Multicultural Palermo

Palermo is a unique city, able to offer its visitors spectacular views and extraordinary immersion in history. Priceless art, culture, great food, and various opportunities to have fun in company make it a city to visit during your holiday in Sicily.

Once you arrived, you will be spoilt for choice to decide what to visit first. Palermo is wide and boasts centuries of history and a large number of foreign dominations that have left traces in its streets. For example, one of the most surprising cultural influences in the Arab Norman: you can go to Piazza Indipendenza, one of the central squares of Palermo, to admire two of its most important symbols: the Palatine Chapel and the Royal Palace, the jewels of the Arab-Norman route in Sicily.

The Royal Palace is a thousand-year history that tells the mastery and architecture of the Arabs combined with the power of the Norman kings, who chose the Palace as their residence. Today the Palace is the seat of the Assembly of the Region of Sicily.

Inside the Palace is the Palatine Chapel, built in 1130 by king Ruggero II, eager ot have a private chapel in the Palace. this is the meeting point between three different cultures and religions, since Islamic, latine and Byzantine workers have been involved in both architecture and decoration. the greatest attraction inside the Chapel are its mosaics, consisting of two glass plates divided by a very thin layer of gold.

Once, the visit is over, you can continue to the Cathedral of Palermo, whose birth dates back to 1170, during the reign of William II, when the pre-exhisting Cathedral was rebuilt after the damage of the eathquake in 1169. The history of the Cathedral saw alternating Christian worship with the Muslim one, when during the saracen occupation it was transformed into a mosque, and then returned to its original cult with the arrival of the Normans in 1072. This is what made the Cathedral packed with works of art and decorations from different cultures and eras, making it today a cultural jewel of inestimable value.

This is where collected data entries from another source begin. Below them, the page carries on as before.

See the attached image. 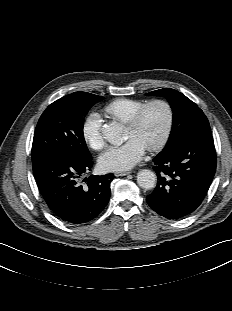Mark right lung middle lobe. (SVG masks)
<instances>
[{
	"instance_id": "1",
	"label": "right lung middle lobe",
	"mask_w": 232,
	"mask_h": 311,
	"mask_svg": "<svg viewBox=\"0 0 232 311\" xmlns=\"http://www.w3.org/2000/svg\"><path fill=\"white\" fill-rule=\"evenodd\" d=\"M102 99L74 95L62 97L49 105L36 126L32 159L56 153L78 160H91L83 135L84 117Z\"/></svg>"
}]
</instances>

From the Arab-Norman beauty, you will then pass to the wonder of Baroque art in Palermo, visiting the Church of Santissimo Salvatore. Founded in Norman times, in 1528 its typical Norman structure trasformed into a basilical form. the church finally acquired its present form in 1682, when its structure was totally revolutionized by Paolo Amato with mixed marbles and tramischi embellishing the walls, a typical baroque tecnique.

And how to forget the typical sicilian gastronomy? With a stop at Antico Merato del Capo one of Palermo’s historic markets and a very popular neighbourhood, founded in the Muslim era and inhabited by the Schiavoni, pirates and slave traders. The market is one of the beating hearts of Palermo’s folklore, where the scents of typical Sicilian delicacies mingle with the choruses and chants of the vendors, the so-called ‘abbanniare’, inviting customers to approach their stalls. The stalls wake up early in the morning, offering their customers all kinds of foodstuffs: fish, meat, bread, olives, fruit and spices.

Once you have finished the tour of the Mercato del Capo you can leave for the Teatro Massimo and Teatro Politema. The Teatro Massimo is the third largest opera house in Europe, it consists of an elegant and pompous architecture, surrounded by stairs and statues. Inside its many rooms, the wonder is the master, from the sumptuosus Great Hall, with its ancient flower-shaped air system, to the Pompeian Hall with its incredible acoustics.

The Teatro Politeama is an imposing building in Pompeian and neoclassical style, which stands on Piazza Ruggero Settimo. The theatre dominates the Piazza thanks to its double portico with Doric and Ionic cloums colminating in the Triumphal Arch entrance. The theatre inaugurated its vry first season in 1874 with thw opera “i Capileti e i Montecchi”. Its interior is horseshoe-shaped with two tiers of boxes and a double gallery while the dome is decorated in sky-blue.